**Instructions to follow:** Output the entries exactly. Start at the first line, finish with the line containing "CEDO „ judecăţile", and omit the pictures.
*** Opening of Data under study ***
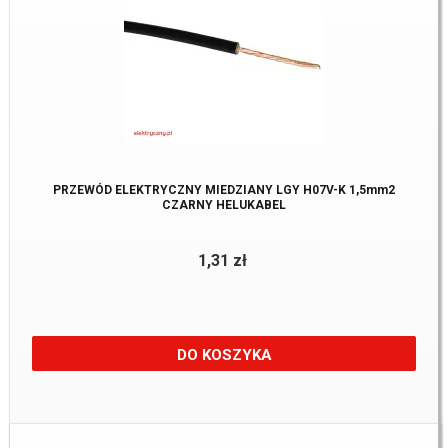
PRZEWÓD ELEKTRYCZNY MIEDZIANY LGY H07V-K 1,5mm2
CZARNY HELUKABEL
1,31 zł
DO KOSZYKA
Dostępne:
635 m.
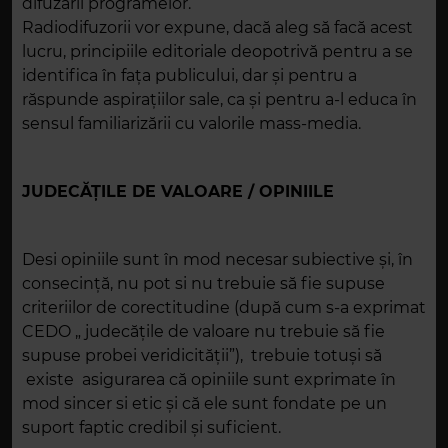
difuzării programelor.
Radiodifuzorii vor expune, dacă aleg să facă acest
lucru, principiile editoriale deopotrivă pentru a se
identifica în faţa publicului, dar şi pentru a
răspunde aspirațiilor sale, ca şi pentru a-l educa în
sensul familiarizării cu valorile mass-media.
JUDECĂŢILE DE VALOARE / OPINIILE
Desi opiniile sunt în mod necesar subiective şi, în
consecinţă, nu pot si nu trebuie să fie supuse
criteriilor de corectitudine (după cum s-a exprimat
CEDO „ judecăţile de valoare nu trebuie să fie
supuse probei veridicităţii”), trebuie totuşi să
existe asigurarea că opiniile sunt exprimate în
mod sincer si etic şi că ele sunt fondate pe un
suport faptic credibil şi suficient.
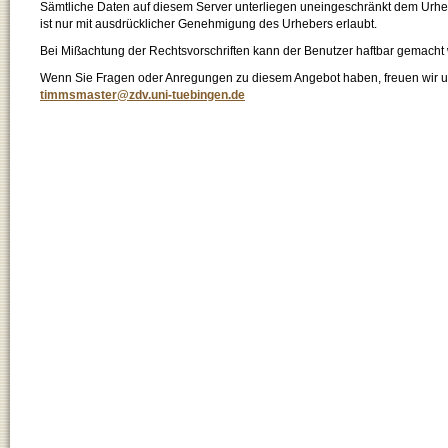
Sämtliche Daten auf diesem Server unterliegen uneingeschränkt dem Urhebe
ist nur mit ausdrücklicher Genehmigung des Urhebers erlaubt.
Bei Mißachtung der Rechtsvorschriften kann der Benutzer haftbar gemacht
Wenn Sie Fragen oder Anregungen zu diesem Angebot haben, freuen wir un
timmsmaster@zdv.uni-tuebingen.de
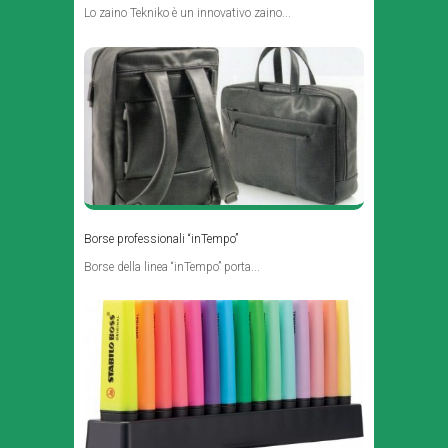
Lo zaino Tekniko è un innovativo zaino...
Borse professionali “inTempo”
Borse della linea “inTempo” porta...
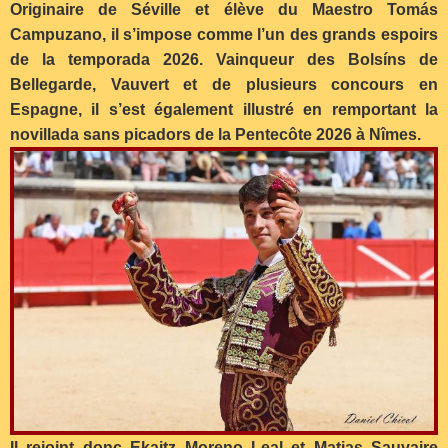
Originaire de Séville et élève du Maestro Tomás
Campuzano, il s’impose comme l’un des grands espoirs
de la temporada 2026. Vainqueur des Bolsíns de
Bellegarde, Vauvert et de plusieurs concours en
Espagne, il s’est également illustré en remportant la
novillada sans picadors de la Pentecôte 2026 à Nîmes.
Il rejoint donc Ekaitz Moreno Leal et Matias Sauvaire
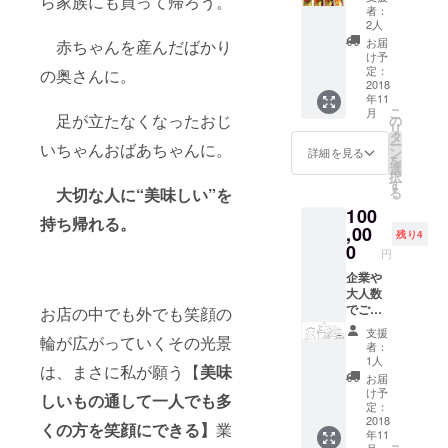
ら家族にも買って帰ろう。
る場合
料券
ちゃん
がござ
者：
がござ
コー
ステッ
いま
2人
いま
ス 1年
カー を
す。
お届
赤ちゃんを産んだばかり
す。 ・
間】
お届け
け予
世界で
①1年
いたし
定：
の奥さんに。
一つの
間 お
2018
ます。
年11
アレン
弁当・
11月以
こ
月
ジをお
定食無
足が立たなくなったおじ
降順次
の
リ
楽しみ
料券
発送予
タ
ー
いちゃんおばあちゃんに。
くださ
・てん
定で
ン
詳細を見る
を
い！ ②
と点で
す。 ※
選
択
キャン
お好き
グッズ
す
る
大切な人に“美味しい”を
バス
なお弁
は一部
100
トート
当・定
仕様変
持ち帰れる。
バッグ
食にお
,00
更とな
残り4
かサ
使い頂
る場合
0
円
コッ
ける無
がござ
シュ
料券で
企業や
いま
バック
す。(お
大人数
す。
のどち
惣菜単
でご注
お店の中でも外でも笑顔の
らか一
品には
文され
支援
輪が広がっていくその光景
点をお
お使い
るから
者：
届けし
頂けま
向け！
1人
は、まさに私が願う【
美味
ます。
せん。)
【ぱく
お届
・お好
・使用
ぱく割
け予
しいもの通して一人でも多
きな方
開始日
引券
定：
をお選
から設
コー
2018
くの方を笑顔にできる】
業
年11
びいた
定され
ス
月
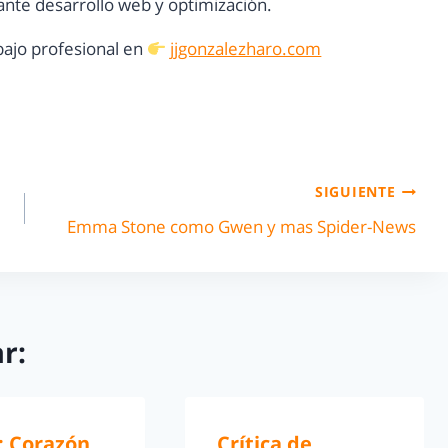
nte desarrollo web y optimización.
ajo profesional en
jjgonzalezharo.com
SIGUIENTE
Emma Stone como Gwen y mas Spider-News
r:
 Corazón
Crítica de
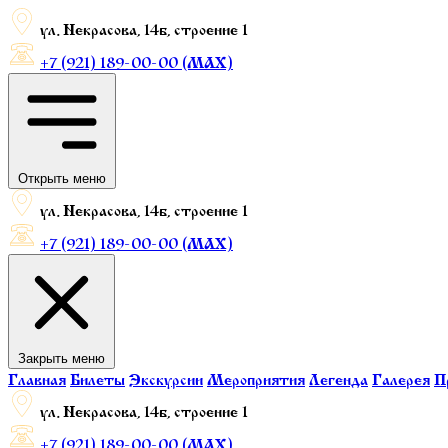
ул. Некрасова, 14б, строение 1
+7 (921) 189-00-00 (МАХ)
Открыть меню
ул. Некрасова, 14б, строение 1
+7 (921) 189-00-00 (МАХ)
Закрыть меню
Главная
Билеты
Экскурсии
Мероприятия
Легенда
Галерея
П
ул. Некрасова, 14б, строение 1
+7 (921) 189-00-00 (МАХ)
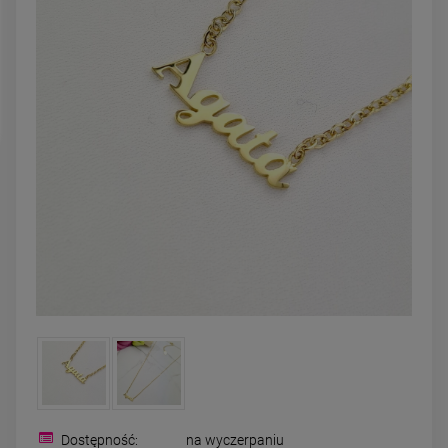
zobacz więcej
DO KOSZYKA
Dostępność:
na wyczerpaniu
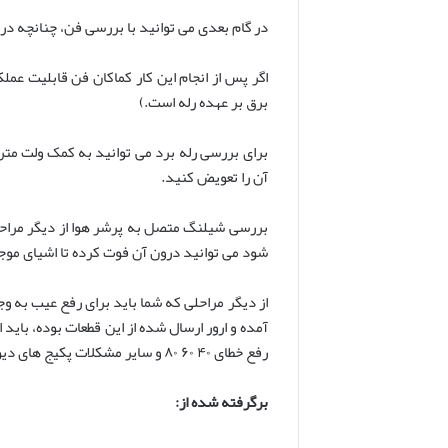
در گام بعدی می توانید با بررسی فن، چنانچه در
اگر پس از انجام این کار کماکان فن قابلیت ع
برق بر عهده رله است.)
آن را تعویض کنید.
شود می توانید درون آن فوت کرده تا اشیای موجود
از دیگر مراحلی که شما باید برای رفع عیب به و
آمده و ارور ارسال شده از این قطعات بوده، باید
رفع خطای ۴۰ ۶۰ ۸۰ و سایر مشکلات پکیج های دیواری سعی کنید از یک تکنسین و فرد وارد به این زمینه کمک بگیرید.
برگرفته شده از:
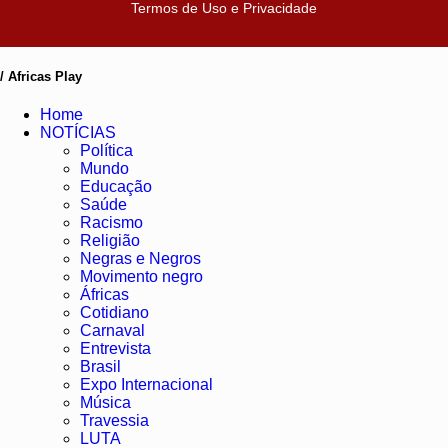
Termos de Uso e Privacidade
/ Africas Play
Home
NOTÍCIAS
Política
Mundo
Educação
Saúde
Racismo
Religião
Negras e Negros
Movimento negro
Áfricas
Cotidiano
Carnaval
Entrevista
Brasil
Expo Internacional
Música
Travessia
LUTA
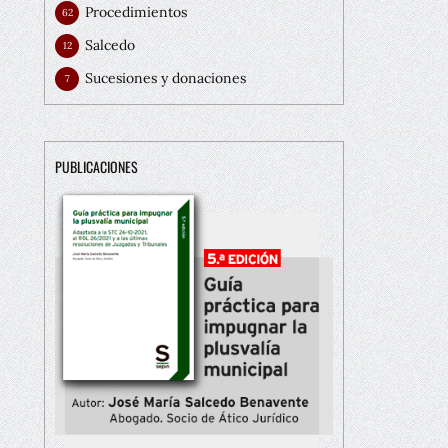
Procedimientos
62
Salcedo
12
Sucesiones y donaciones
7
PUBLICACIONES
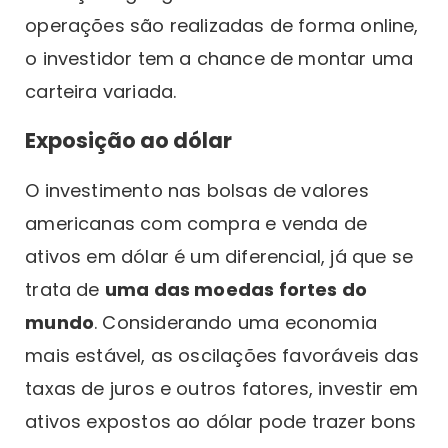
operações são realizadas de forma online,
o investidor tem a chance de montar uma
carteira variada.
Exposição ao dólar
O investimento nas bolsas de valores
americanas com compra e venda de
ativos em dólar é um diferencial, já que se
trata de
uma das moedas fortes do
mundo
. Considerando uma economia
mais estável, as oscilações favoráveis das
taxas de juros e outros fatores, investir em
ativos expostos ao dólar pode trazer bons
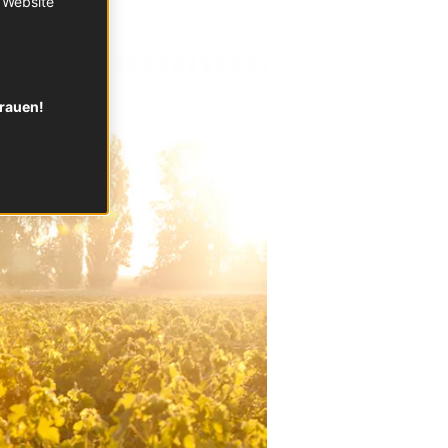
r Website
trauen!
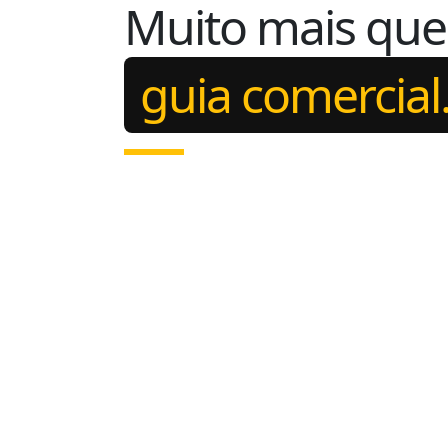
Muito mais qu
guia comercial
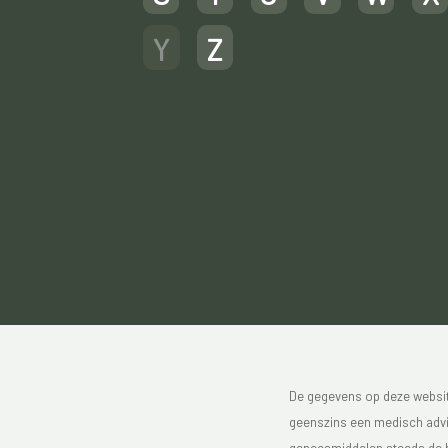
Y
Z
De gegevens op deze website
geenszins een medisch advie
geneesmiddelen steeds de bijs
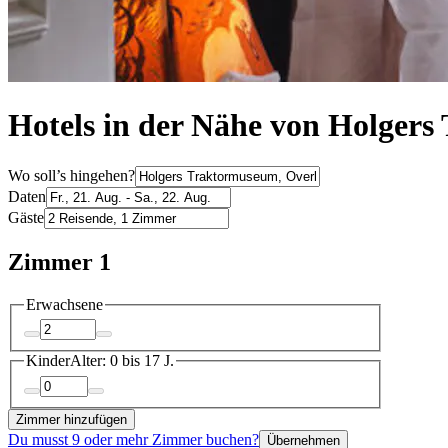
Hotels in der Nähe von Holger
Wo soll’s hingehen?
Daten
Gäste
Zimmer 1
Erwachsene
Kinder
Alter: 0 bis 17 J.
Zimmer hinzufügen
Du musst 9 oder mehr Zimmer buchen?
Übernehmen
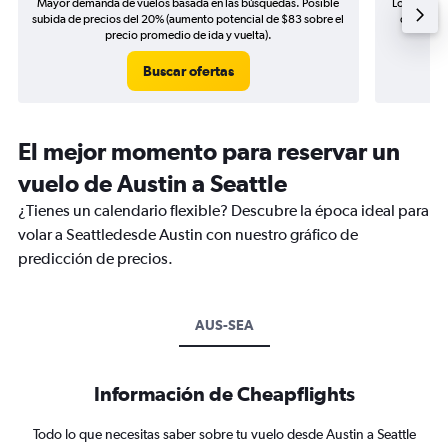
Mayor demanda de vuelos basada en las búsquedas. Posible
Los precio
subida de precios del 20% (aumento potencial de $83 sobre el
de precio
precio promedio de ida y vuelta).
Buscar ofertas
El mejor momento para reservar un
vuelo de Austin a Seattle
¿Tienes un calendario flexible? Descubre la época ideal para
volar a Seattledesde Austin con nuestro gráfico de
predicción de precios.
AUS-SEA
Información de Cheapflights
Todo lo que necesitas saber sobre tu vuelo desde Austin a Seattle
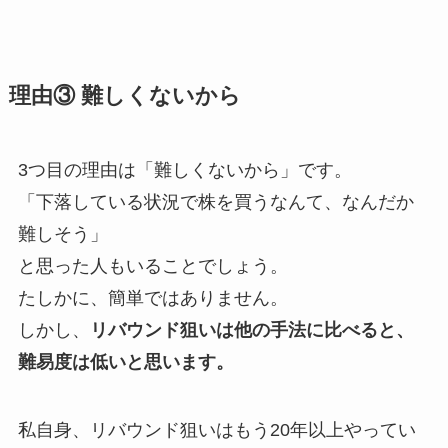
理由③ 難しくないから
3つ目の理由は「難しくないから」です。
「下落している状況で株を買うなんて、なんだか
難しそう」
と思った人もいることでしょう。
たしかに、簡単ではありません。
しかし、
リバウンド狙いは他の手法に比べると、
難易度は低いと思います。
私自身、リバウンド狙いはもう20年以上やってい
*** Close of Data under study ***
**Final answer:**
PRZEWÓD ELEKTRYCZNY MIEDZIANY LGY H07V-K 1,5mm2
CZARNY HELUKABEL
1,31 zł
DO KOSZYKA
Dostępne:
635 m.
difuzării programelor.
Radiodifuzorii vor expune, dacă aleg să facă acest
lucru, principiile editoriale deopotrivă pentru a se
identifica în faţa publicului, dar şi pentru a
răspunde aspirațiilor sale, ca şi pentru a-l educa în
sensul familiarizării cu valorile mass-media.
JUDECĂŢILE DE VALOARE / OPINIILE
Desi opiniile sunt în mod necesar subiective şi, în
consecinţă, nu pot si nu trebuie să fie supuse
criteriilor de corectitudine (după cum s-a exprimat
CEDO „ judecăţile de valoare nu trebuie să fie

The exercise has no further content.